Consider the following situation. If regulators allow businesses to freely innovate, gain competitive advantage over other countries and capture market share, governments are thus forced to enable undue private sector influence when it comes to standard settings. Worse, government infrastructure and military defenses are laid bare in the face of increasing Technological Warfare. Or rather, should governments place restrictions on tech in pursuit of long term security and risk foreign expropriation of virtual assets and see your country’s competitive advantage sink away? Increasingly, game theory across the world is being used to try and explain the possible steps governments are likely to take when it comes to deciding upon short term gains or long term security.

The answer, again, lies with and depends upon the effectiveness and harmony of the international community. Indeed, various countries across the world have sought to further their own leading capabilities by trying to promote their own data standards. The proliferation of which has made it increasingly hard for one data set to be adopted unilaterally. Take for example, the AI sector, which now has at least 80 different data frameworks, the Council of Europe’s inability to accord together partisans on the Budapest Convention, and the OECD’s failure to implement standards on Technology Taxes. This is only more bad news where international diplomacy is concerned, and has indeed led to and been made worse by geopolitical tensions described earlier in this series.

Technology and Political tensions once again take centre stage when it comes to Trade discussions. The UK’s  decision to implement 5G  communications over US equivalents, on top of following through with its new 2% Technology Tax, will only seek to frustrate the Sino-American War on telecommunications as well as jeopardising future UK<>US trade talks in the wake of Britain securing its economic future. Ruptured negotiations seen with US TTIP deals with the European Union is also another good example.

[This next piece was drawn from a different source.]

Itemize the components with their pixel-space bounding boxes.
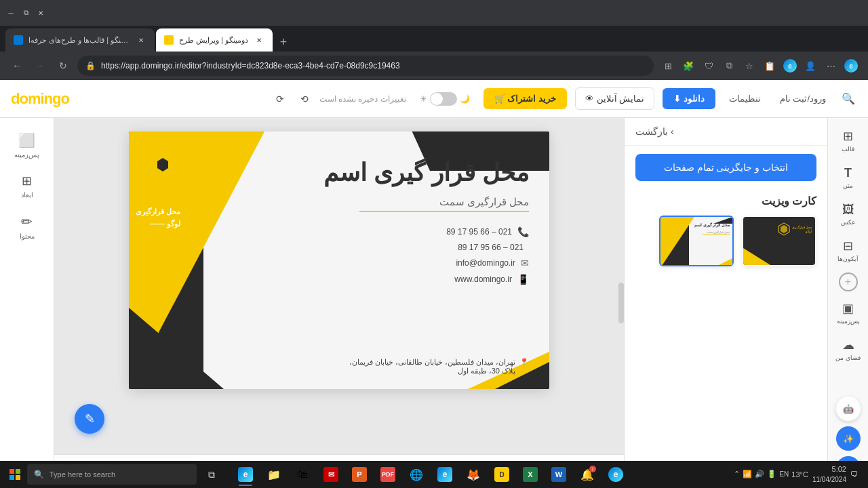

In order for Insurance services to properly benefit from leveraging the advantages of technological progression, the industry will have to be wary of the risks posed by multilateral indecision on standards and come to terms with trying to draft standards of their own, less they face the perils of policyholder information and other important data to be exposed. Secure outcomes in this arena however are likely to be rare, given the insurance industry’s aversion to its increasing irrelevance as a secure Transfer of Risk.  As long as insurance remains technologically deficient, it will need to remain conscious of the dependency of their  own innovation efforts recently outlined in its BluePrint One outlier, which plans to make effective use of the Internet of Things and Cloud-Based transformations. Following this level of implementation will also require insurance companies to recognise the importance (and of course, risks) associated with the disaggregation of their current Value Chains.


[2] Measured as Service Trade Restriction Index (STRI) by the OECD

[3] CPIA Fiscal Policy index aggregations over the last 8 years.

[4] International Organisation for Migration, Climate change and Migration

[5] AIrMic Hidden Vulnerabilities in Supply Chain Risk

[6] Efforts to homogenise climate change business rulebooks

[7] DDOS – Distributed Denial of Service. Whereby attackers overload traffic by overwhelming servers through multiple pathways.